In prior chapters we have defined an interpreter over a language with only numbers, added Booleans, and showed how to handle and avoid type errors. With functions, we don’t need to add Booleans to see the same problem emerge again. Consider the following expression:
bind inc = lambda x in x + 1 in
(inc inc)
This expression simply applies inc
to itself, something that made
sense when we discussed untyped recursion. However, in this context
trying to increment an increment function makes little sense. The
value of inc
is a lambda specifying an increment function over
numbers. In the body of the bind
, inc
is applied to itself.
There is of course nothing wrong with applying a function to itself,
but in this case the body of inc
attempts to add 1 to its argument.
Adding 1 to a function is not defined and causes any of our
interpreters to crash.
We can fix this problem as we have in the past - add run-time or predictive type checking. Said using terminology from our discussion of scoping, we can add dynamic or static type checking. As usual, dynamic performed at run-time and static performed before run-time.
Before diving into types of functions, let’s take a quick aside into
finding the type of a bind
remembering that like lambda
and application,
bind
defines new identifiers and associates them with values. To
start with, let’s examine a trivial bind that creates an identifier,
binds it to a value, and returns the resulting identifier:
bind x = 1 in
1+1
As always, bind
evaluates its body and returns the result. The type
of that result in turn becomes the type of the bind
. If we can find
the type of 1+1
we can find the type of what evaluating bind
returns. In this case, that’s quite simple using typing rules we
already have. Specifically, any term of the form t1+t2
is of type
TNum
if both t1
and t2
are also of type TNum
. The type of the
bind
is clearly TNum
.
Things are much more interesting if we use the bound identifier in the
body of the bind
. Defining new identifiers and giving them values
is what bind
is all about. Let’s change the body of the bind
to
use the identifier:
bind x = 1 in
x+1
The same type rule applies to the body. If x:TNum
and 1:TNum
then
x+1:TNum
. The second term is simple as 1:TNum
by definition. The
first term requires some thought, but is still rather obvious. By
definition x
is bound to 1
in the body of the bind
and 1
is of
type TNum
. It follows that in the body of the bind
the identifier
x
has type TNum
. We will implement this intuition using a
context that behaves much like an environment does in an evaluator.

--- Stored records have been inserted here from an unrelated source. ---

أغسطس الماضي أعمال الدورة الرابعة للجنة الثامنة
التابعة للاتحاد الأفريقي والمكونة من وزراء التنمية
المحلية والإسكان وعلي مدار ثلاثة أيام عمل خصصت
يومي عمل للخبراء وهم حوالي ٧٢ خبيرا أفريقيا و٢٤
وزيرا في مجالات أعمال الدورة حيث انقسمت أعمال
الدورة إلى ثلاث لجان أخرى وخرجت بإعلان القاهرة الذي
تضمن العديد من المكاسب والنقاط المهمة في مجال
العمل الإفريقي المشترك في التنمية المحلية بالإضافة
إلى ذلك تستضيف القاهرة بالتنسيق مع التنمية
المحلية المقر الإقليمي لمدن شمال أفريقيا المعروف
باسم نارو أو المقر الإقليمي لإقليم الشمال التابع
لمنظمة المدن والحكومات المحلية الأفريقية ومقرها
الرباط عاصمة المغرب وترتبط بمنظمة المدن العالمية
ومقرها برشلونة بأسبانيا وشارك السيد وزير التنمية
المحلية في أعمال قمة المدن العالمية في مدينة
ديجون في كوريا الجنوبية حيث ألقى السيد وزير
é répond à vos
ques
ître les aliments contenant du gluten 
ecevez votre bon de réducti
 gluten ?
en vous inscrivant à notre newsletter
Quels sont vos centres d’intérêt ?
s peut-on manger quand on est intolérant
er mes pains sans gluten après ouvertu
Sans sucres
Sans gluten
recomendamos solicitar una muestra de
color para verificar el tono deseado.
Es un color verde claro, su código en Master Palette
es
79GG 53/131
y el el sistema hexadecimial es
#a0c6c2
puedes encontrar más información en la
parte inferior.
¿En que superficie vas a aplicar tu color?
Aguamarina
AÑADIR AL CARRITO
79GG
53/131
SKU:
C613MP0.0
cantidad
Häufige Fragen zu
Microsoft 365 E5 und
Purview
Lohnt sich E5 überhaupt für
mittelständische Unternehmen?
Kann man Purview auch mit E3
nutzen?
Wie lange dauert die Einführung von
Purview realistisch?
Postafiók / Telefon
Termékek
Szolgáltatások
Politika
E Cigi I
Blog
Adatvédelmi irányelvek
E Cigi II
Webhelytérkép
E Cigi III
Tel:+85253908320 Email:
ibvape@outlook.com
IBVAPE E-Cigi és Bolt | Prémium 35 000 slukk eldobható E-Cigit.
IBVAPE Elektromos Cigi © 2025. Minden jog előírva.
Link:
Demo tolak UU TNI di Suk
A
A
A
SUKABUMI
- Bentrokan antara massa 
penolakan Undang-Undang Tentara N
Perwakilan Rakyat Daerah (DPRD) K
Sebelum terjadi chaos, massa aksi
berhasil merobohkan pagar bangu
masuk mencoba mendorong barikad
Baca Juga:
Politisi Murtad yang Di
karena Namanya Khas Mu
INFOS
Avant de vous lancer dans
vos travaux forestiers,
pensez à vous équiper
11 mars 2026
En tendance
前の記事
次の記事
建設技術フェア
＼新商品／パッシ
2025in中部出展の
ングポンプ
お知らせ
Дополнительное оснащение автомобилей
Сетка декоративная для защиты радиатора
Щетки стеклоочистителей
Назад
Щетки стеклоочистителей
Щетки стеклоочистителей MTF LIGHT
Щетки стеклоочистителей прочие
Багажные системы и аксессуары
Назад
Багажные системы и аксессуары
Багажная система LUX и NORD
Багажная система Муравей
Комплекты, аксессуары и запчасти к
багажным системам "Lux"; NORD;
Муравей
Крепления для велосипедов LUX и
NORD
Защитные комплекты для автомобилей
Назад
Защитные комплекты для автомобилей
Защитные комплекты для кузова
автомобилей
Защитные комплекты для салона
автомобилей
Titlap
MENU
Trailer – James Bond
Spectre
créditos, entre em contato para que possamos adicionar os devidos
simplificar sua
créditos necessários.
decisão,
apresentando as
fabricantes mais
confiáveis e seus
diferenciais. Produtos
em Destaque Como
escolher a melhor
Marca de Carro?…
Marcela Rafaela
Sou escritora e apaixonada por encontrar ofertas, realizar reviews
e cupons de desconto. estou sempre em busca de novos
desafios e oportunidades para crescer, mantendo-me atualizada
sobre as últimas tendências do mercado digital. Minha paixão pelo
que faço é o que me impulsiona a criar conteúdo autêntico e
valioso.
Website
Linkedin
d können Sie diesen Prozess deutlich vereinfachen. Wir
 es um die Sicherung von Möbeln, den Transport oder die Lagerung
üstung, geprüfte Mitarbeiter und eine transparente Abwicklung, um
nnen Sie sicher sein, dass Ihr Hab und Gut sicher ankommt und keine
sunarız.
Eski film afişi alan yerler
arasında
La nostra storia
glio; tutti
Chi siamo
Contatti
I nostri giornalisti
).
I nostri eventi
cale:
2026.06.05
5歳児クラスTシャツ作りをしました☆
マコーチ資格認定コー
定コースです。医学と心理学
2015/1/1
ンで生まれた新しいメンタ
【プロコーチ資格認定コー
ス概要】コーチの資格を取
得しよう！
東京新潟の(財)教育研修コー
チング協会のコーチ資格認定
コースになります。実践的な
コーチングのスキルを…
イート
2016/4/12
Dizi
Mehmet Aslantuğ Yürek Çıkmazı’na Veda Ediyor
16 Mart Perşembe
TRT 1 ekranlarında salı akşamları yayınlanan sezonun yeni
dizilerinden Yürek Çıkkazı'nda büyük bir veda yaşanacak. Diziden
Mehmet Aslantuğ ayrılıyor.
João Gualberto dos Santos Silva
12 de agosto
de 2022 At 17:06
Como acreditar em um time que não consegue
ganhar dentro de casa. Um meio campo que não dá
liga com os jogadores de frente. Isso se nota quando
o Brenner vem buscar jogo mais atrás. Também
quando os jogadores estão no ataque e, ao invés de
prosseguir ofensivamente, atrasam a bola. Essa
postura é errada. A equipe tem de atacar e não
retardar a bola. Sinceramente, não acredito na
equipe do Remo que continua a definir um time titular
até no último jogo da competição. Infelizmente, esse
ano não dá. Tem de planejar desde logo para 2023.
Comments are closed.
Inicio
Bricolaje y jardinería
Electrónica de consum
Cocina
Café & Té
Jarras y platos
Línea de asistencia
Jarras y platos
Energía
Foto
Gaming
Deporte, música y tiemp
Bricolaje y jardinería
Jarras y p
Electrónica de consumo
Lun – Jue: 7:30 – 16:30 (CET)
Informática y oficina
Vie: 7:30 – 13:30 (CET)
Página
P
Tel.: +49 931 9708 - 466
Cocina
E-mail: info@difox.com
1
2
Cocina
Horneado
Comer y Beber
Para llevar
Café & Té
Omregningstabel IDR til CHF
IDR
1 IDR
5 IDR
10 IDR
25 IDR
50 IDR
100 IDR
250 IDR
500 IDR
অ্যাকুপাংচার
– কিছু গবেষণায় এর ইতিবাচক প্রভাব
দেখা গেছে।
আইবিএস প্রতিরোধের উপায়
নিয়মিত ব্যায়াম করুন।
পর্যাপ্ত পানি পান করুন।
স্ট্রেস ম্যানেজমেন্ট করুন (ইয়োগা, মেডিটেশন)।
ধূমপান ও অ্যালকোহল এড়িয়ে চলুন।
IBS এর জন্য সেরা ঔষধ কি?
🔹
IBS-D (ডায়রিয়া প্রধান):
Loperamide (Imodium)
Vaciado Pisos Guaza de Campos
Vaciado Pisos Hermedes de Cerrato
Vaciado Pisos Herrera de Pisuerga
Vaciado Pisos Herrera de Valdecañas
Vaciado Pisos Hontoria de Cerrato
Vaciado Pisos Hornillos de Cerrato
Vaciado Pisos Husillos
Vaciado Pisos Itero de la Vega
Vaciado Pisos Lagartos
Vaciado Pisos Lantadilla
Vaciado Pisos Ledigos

Thinking back to how environments work reveals the following simple
annotation for the bind
:
bind x = 1 in [(x,1)]
x+1
Following the x = 1
binding instance the environment contains a
binding of x
to 1
. When x
appears in the bind
body, it is
looked up in the environment when evaluated. A context will serve
the same role, but for types rather than values. In the same way an
environment stores identifiers and values during evaluation, a context
will store identifiers and types during type checking.
The context is maintained exactly like an environment. When an
identifier is bound, the type of the bound value is associated with
the identifier in the context. Using a similar notation, we can
decorate the type inference process for bind
:
bind x = 1 in [(x,TNum)]
x+1
Now when x
is used in the term x+1
, its type is looked up in the
context maintained by the typeofM
function. Thus, x+1
is known to
have type TNum
because both x
and 1
are type TNum
.
Let’s define the necessary type operations used by the typeofM
implementation that will perform the type inference operation. First,
the case for an identifier:
typeofM cont (Id id) = (lookup id cont)
The code is virtually identical to looking up the value of an
identifier in an environment. The function uses the identifier’s name
to look up the identifier’s type in the context, cont
. Conveniently,
lookup
returns a Maybe
, so we don’t need to do anything with its
return value.
The type of a bind
instance is again similar to evaluation:
typeofM cont (Bind i v b) = do { v' <- typeof cont v ;
typeof ((i,v'):cont) b }
The type of the bound value, v
, is first determined using the
current context, cont
. Then type of the bind
body is determined
using a new context resulting from the original context with i
bound
to the bound value’s type. This looks just like evaluation, except
we’re generating types rather than values. Hold that thought.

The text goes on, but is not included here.